[GIVEN INFORMATION]

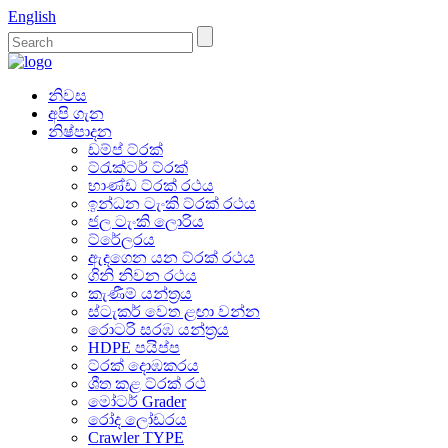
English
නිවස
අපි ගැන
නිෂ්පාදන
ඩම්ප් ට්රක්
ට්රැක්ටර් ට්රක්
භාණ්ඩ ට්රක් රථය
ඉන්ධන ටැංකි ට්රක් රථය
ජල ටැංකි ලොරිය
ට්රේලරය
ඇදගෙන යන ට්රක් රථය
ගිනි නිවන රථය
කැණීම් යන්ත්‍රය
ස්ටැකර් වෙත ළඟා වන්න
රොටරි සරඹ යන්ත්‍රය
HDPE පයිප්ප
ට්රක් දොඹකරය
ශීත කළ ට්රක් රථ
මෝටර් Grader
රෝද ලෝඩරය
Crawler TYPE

[/GIVEN INFORMATION]
[GIVEN INFORMATION]

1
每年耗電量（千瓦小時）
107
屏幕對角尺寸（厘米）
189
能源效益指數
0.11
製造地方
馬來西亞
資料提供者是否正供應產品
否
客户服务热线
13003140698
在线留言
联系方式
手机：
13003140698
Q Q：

[/GIVEN INFORMATION]
[GIVEN INFORMATION]

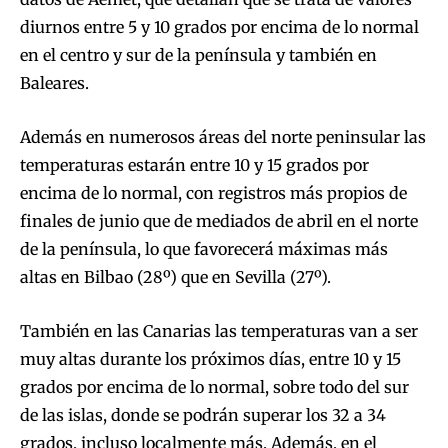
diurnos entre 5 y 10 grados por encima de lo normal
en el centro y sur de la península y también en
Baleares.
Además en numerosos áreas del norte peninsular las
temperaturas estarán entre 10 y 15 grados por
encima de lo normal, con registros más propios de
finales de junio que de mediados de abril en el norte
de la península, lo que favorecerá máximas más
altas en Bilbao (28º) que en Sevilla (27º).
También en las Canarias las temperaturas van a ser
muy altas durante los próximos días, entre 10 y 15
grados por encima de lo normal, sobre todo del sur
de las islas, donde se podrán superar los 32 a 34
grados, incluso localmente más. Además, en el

[/GIVEN INFORMATION]

**TASK:**
Begin with the line that has "ස්ටැකර් වෙත ළඟා වන්න" in the listing above and end after the line that has "Crawler TYPE"; output those lines exactly.

**SOLVED EXERCISE:**
ස්ටැකර් වෙත ළඟා වන්න
රොටරි සරඹ යන්ත්‍රය
HDPE පයිප්ප
ට්රක් දොඹකරය
ශීත කළ ට්රක් රථ
මෝටර් Grader
රෝද ලෝඩරය
Crawler TYPE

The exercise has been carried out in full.